Barriers to XM Cloud

The sitecore landscape has been changing for a number of years, with a significant switch towards ‘composable’ architecture, and ultimately trying to push customers towards moving to their cloud SAS provision called XM Cloud.

Benefits of moving to cloud

  • Improved Scalability and Flexibility
  • Cost Savings
  • Improved Security and Reliability
  • Automatic Updates and Maintenance
  • Better User Experience

Reference: Migrating to Sitecore XM Cloud: Benefits and Considerations

In order to move to XM cloud though, the sitecore solution needs to be fully headless. This is because the SAAS offering only provides the CM instance, with no possibility to customise anything server side like pipelines, apis, viewmodels etc.

This poses a large barrier to making the change, in that we would first need to convert to headless and then make the migration to the cloud. Both of these steps are significant in their own right and would require a large amount of development and testing.

Moving to Headless

In order to first move to headless, we would need to pay for the Sitecore Headless Services module. This module is included with the more recent Sitecore subscription licenses, but would come at a significant additional recurring annual cost to those on the older perpetual licenses (i.e. where customers pay once upfront). The challenge is then to persuade budget holders that the benefits are worth the additional costs.

A Sitecore article describes the benefits of Headless as follows:

  • Enhanced flexibility – deliver experiences across range of devices, like webpages, mobile apps, smartwatches
  • Scalability – you can scale the front independent of back end
  • Extensibility – extend the front without cost, complexity, or risk of changing back-end code.
  • Stronger Security – decoupled makes it less vulnerable to attacks targeting the front-end presentation layer
  • Burstable bandwidth – leverage infrastructure resources and automatically scale as demand increases
  • Improved performance and SEO – deliver new content directly to target audiences, instead of routing them through a server
  • Ease of use for Marketers / Developers

Reference: Headless CMS vs. traditional CMS

These all sound great, but some would argue that our current Sitecore XP offering can deliver to a range of devices, is scalable (i.e. size or number of VMs or using kubernetes) and is highly extensible. Marketers (and developers) might argue its easier to stick to what they are used too, rather than changing from what they are familiar with.

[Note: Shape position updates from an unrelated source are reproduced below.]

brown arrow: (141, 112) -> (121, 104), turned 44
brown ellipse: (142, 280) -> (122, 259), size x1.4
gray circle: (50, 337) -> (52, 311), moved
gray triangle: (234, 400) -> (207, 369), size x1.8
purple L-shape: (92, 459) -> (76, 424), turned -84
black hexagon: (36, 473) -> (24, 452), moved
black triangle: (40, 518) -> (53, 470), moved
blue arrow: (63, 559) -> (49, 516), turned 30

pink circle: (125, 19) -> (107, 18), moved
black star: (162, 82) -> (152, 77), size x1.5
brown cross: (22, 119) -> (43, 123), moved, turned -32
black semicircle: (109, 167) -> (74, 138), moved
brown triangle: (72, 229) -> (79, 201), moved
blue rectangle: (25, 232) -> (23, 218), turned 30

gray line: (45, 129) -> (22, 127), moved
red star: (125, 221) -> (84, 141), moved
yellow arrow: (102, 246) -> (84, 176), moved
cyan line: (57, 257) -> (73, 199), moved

The major selling points are stronger security, increased performance and burstable bandwidth. However, you are still effectively selling an approach that will result in a very similar if not identical site, which would require a significant amount of development and a large recurring cost.

Moving to XM Cloud

Moving to the cloud also presents some more things to consider.

  • Choosing the correct license – the license you choose resticts:
    • number of concurrent users to 25 (Professional) or 50 (Corporate)
      => compared to unlimited on perpetual license (we currently have over 200 authors)
    • number of sessions (configurable)
      => compared to unlimited on perpetual license
  • Parallel costs – throughout the move to cloud you pay both XM Coud licence plus
    • XP license (if subscription) + Support costs
    • Infrastructure costs
  • Optional modules not included
    • Personalise – this comes as additional cost
      => OTB the platform will offer less functionality than XP
    • CDP – this comes as additional cost
      => OTB the platform will offer less functionality than XP

The limits on concurrent users and sessions is entirely understandable for any cloud offering. You need to be able to manage consumption of resources, if you are to guarantee a certain level of provision. A simple review of metrics should be able to determine if whats on offer would satisfy your needs, or if the cost to maintain the status quo (in terms of users) is prohibitive.

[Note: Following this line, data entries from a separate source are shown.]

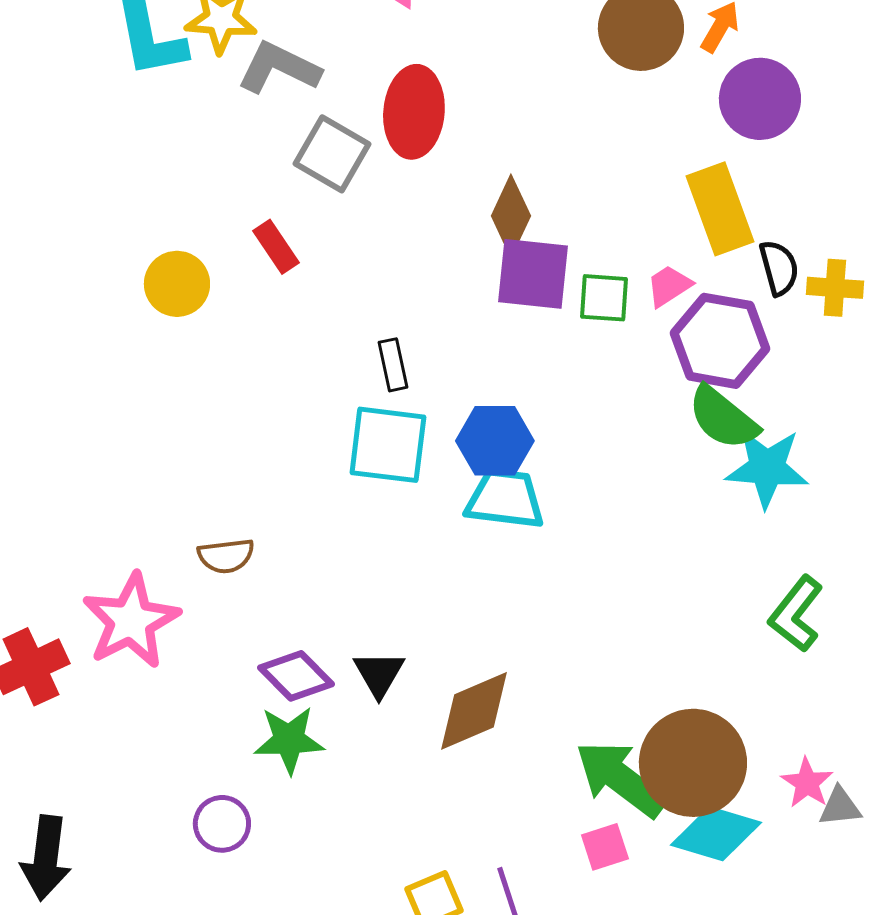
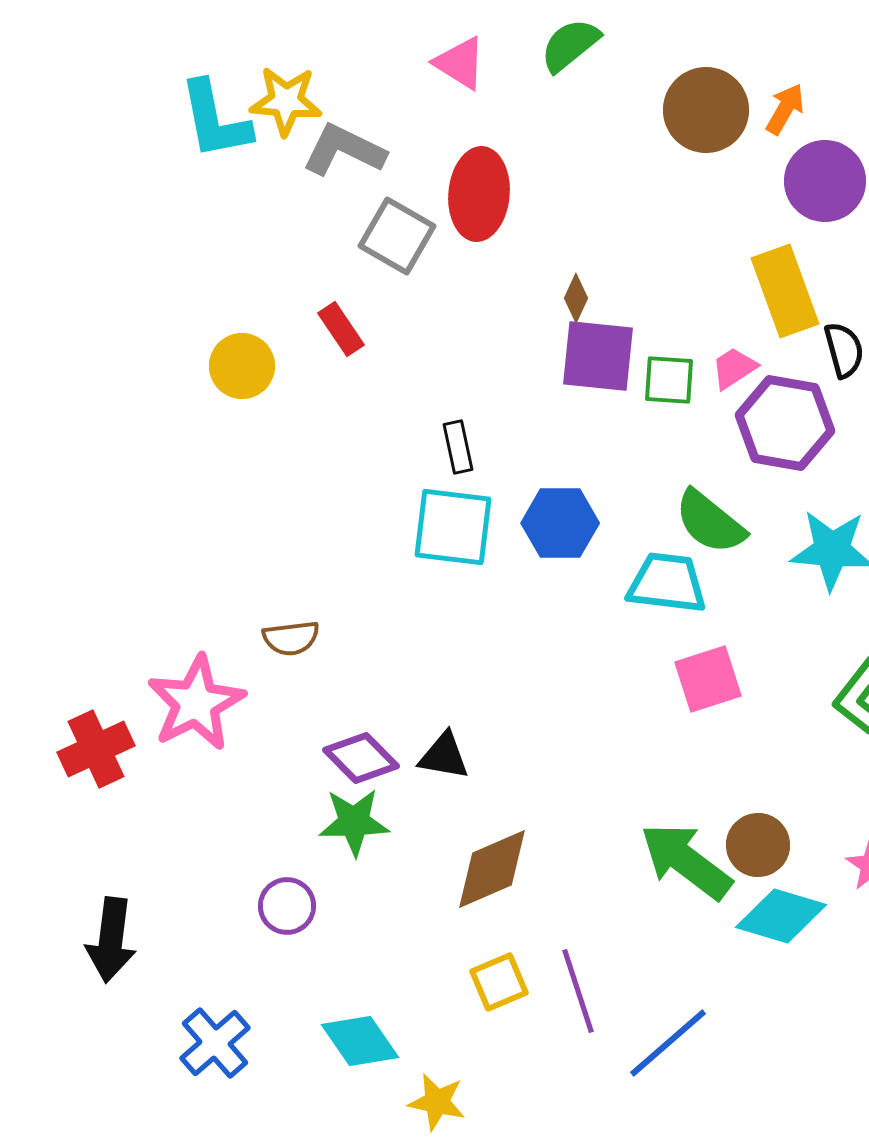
brown diamond: (511, 216) -> (576, 298), size x0.6
green semicircle: (723, 418) -> (710, 522), moved
cyan trapezoid: (505, 499) -> (667, 583), moved
black triangle: (379, 674) -> (444, 756), turned -50
brown diamond: (474, 711) -> (492, 869), moved
brown circle: (693, 763) -> (758, 845), size x0.6
pink square: (605, 847) -> (708, 679), moved, size x1.4

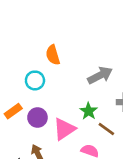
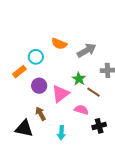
orange semicircle: (53, 55) -> (59, 44), moved, turned -49
orange rectangle: (13, 111) -> (19, 72), moved

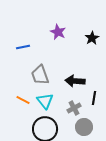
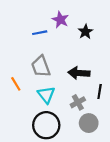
black star: (92, 38) -> (85, 32), moved
blue line: (23, 47) -> (40, 33), moved
orange line: (23, 100) -> (16, 84), moved, turned 32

The parallel costs could be a major barrier to any move though, as the project to move to the cloud could take as long as a year. Thus resulting additional costs of several thousandpounds, hard to justify when one of the main drivers to move to the cloud is saving costs. Perhaps some kind of license freeze, until such time as the cloud site starts serving traffic might make this more manageable.

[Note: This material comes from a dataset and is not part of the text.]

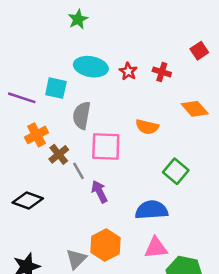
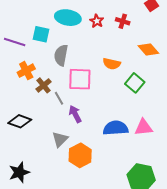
green square: (176, 171) -> (135, 83), moved
pink triangle: (156, 248) -> (144, 127), moved
gray triangle: (76, 259) -> (60, 139), moved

Similarly the lack of what was core fuctionality in XP may also be a barrier. I am aware that XM Cloud comes with a certain level of personalisation OTB, without the need for the additional Sitecore Personalise product. However, if this doesnt allow the level of control currently on offer, then I suspect the marketing team would push back on any move to the cloud.


After all these considerations, it was deemed that the current benefits of moving to XM Cloud did not warrant the additional costs – both in terms of financially and the amount of time and effort that would be required to facilitate the move. The combined move, first to headless, then to cloud, offer to many unknowns at significant cost.

If something could be done to allow customers on a perpetual license to try out ‘Sitecore Headless Services’ and allow them to see the benefits first hand, it might go some way to removing these barriers. This could be done by offering a ‘free’ version with reduced features – or a free trial period.

From a personal perspective, I am not yet ready to give up on a Headless Sitecore at our institution. I plan to write my own limited version of the Sitceore Layout Engine and experiment connecting that up to a NextJS Application. If all works successully, then we will migrate some areas of our site to operate headlessly and provide us with some real world data to review and guide future plans.